## What the task asks
Every line containing the word "financijske" is to be copied from the data below.

## Recorded data
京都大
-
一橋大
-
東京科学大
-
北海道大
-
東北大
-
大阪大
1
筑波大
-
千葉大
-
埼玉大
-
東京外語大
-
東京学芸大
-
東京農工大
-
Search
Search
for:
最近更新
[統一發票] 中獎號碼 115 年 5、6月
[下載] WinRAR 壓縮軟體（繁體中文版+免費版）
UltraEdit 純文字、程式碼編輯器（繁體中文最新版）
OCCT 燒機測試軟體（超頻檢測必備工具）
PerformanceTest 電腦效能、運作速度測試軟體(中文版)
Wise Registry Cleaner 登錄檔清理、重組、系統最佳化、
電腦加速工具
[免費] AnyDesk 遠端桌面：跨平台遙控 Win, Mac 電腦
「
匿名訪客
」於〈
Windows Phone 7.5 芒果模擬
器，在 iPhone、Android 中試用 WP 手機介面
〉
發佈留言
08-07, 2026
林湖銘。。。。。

* * *

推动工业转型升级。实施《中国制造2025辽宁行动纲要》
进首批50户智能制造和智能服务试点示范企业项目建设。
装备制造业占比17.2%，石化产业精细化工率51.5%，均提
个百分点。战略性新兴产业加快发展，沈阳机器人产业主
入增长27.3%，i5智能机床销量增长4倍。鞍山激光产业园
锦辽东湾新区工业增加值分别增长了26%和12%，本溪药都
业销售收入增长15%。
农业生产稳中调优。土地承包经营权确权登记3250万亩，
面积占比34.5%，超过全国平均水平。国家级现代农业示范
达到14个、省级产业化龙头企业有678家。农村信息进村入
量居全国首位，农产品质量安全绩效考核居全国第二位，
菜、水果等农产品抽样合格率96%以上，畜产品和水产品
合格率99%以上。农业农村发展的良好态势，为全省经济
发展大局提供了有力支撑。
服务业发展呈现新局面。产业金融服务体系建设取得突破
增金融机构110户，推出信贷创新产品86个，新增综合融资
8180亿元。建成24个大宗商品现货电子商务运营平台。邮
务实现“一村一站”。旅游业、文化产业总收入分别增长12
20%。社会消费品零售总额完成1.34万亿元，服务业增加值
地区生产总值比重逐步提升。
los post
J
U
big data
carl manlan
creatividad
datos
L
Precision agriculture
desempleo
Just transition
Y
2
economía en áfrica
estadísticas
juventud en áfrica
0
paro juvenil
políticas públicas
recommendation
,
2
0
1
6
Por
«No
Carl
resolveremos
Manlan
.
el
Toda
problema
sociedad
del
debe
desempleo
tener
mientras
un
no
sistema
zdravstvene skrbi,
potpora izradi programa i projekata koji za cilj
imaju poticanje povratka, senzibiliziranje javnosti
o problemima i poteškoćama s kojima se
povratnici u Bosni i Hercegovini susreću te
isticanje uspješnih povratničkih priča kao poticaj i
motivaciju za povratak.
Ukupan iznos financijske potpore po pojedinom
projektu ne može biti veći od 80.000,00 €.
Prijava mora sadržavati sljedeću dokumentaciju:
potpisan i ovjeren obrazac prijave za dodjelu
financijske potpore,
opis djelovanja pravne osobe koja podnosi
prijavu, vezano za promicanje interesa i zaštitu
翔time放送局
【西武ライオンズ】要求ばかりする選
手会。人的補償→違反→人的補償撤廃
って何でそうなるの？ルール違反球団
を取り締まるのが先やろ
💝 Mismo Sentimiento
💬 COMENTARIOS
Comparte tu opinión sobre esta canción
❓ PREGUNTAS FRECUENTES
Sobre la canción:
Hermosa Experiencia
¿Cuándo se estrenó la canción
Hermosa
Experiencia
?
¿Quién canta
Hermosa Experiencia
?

## Task solution
Ukupan iznos financijske potpore po pojedinom
financijske potpore,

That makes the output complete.